A picture in contrast

IT industry adding jobs:

  • The IT industry is clearly an isolated island of the Indian economy that added jobs during the pandemic and is continuing to do so.
  • The five companies (Tata Consultancy Services, Infosys, Wipro, HCL Technologies and Tech Mahindra) have more employees than the 12.5 lakh and 14.1 lakh currently on the rolls of the Indian Railways and the three defense services, respectively.
  • Much of the IT sector’s recent success is courtesy of exports.
  • These have, in fact, boomed due to Covid’s triggering increased demand for digitisation even among businesses that were hitherto slow in adoption.
  • India’s net exports of software services have surged from $84.64 billion in 2019-20 to $109.54 billion in 2021-22.

India’s unique job crisis

  • The manufacturing sector is potentially best placed to absorb agricultural labourers.

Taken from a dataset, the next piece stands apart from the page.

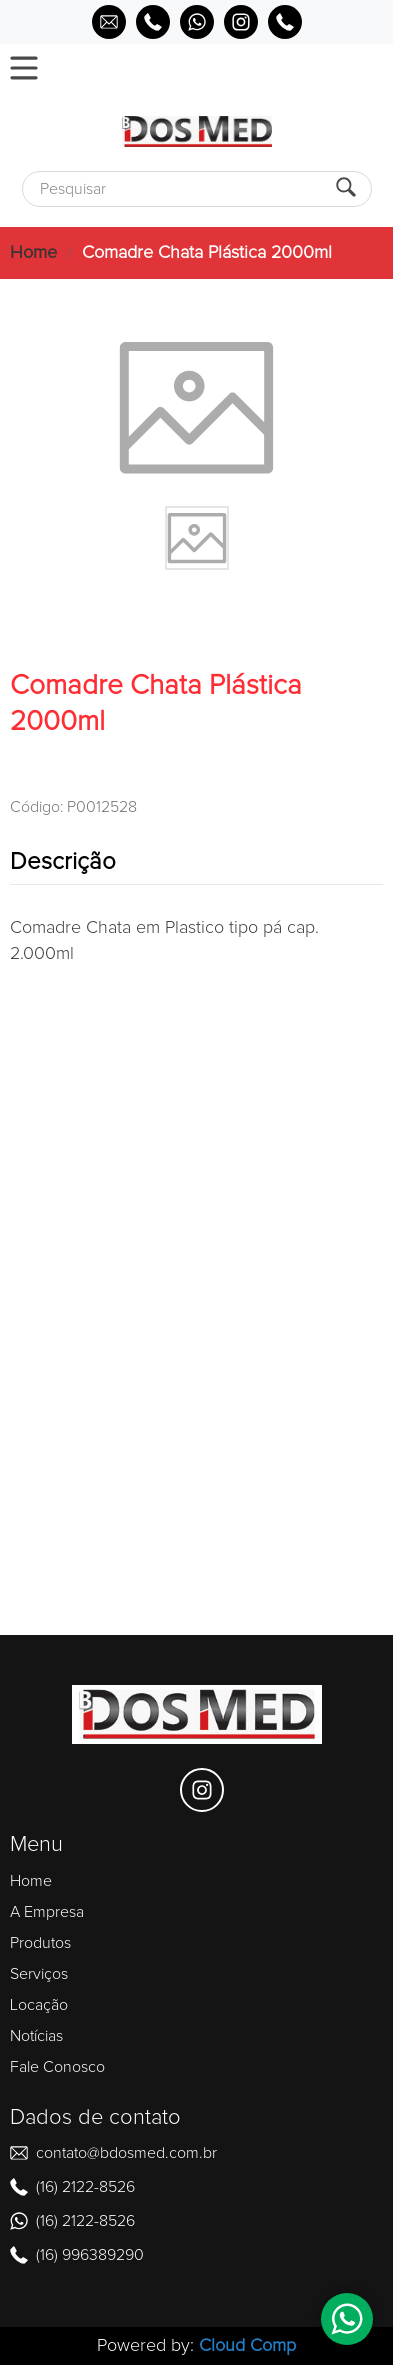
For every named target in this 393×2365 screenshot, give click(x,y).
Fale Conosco (57, 2067)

However, there is a lack of jobs in the manufacturing sector.
  • The more educated are not qualified to be programmers or develop software programs which are essential for the IT industry.
  • They aim to join the armed forces or to sit for the Railway Recruitment Board’s exams.
  • However, there is not much recruitment in these sectors these days.

So, the Indian workforce possesses skill sets for the sectors where there is a lack of job opportunities. And sectors that generate excess jobs require particular skill sets that the majority of the Indian workforce lacks.

As a result, the Indian economy is unable to absorb excess labour.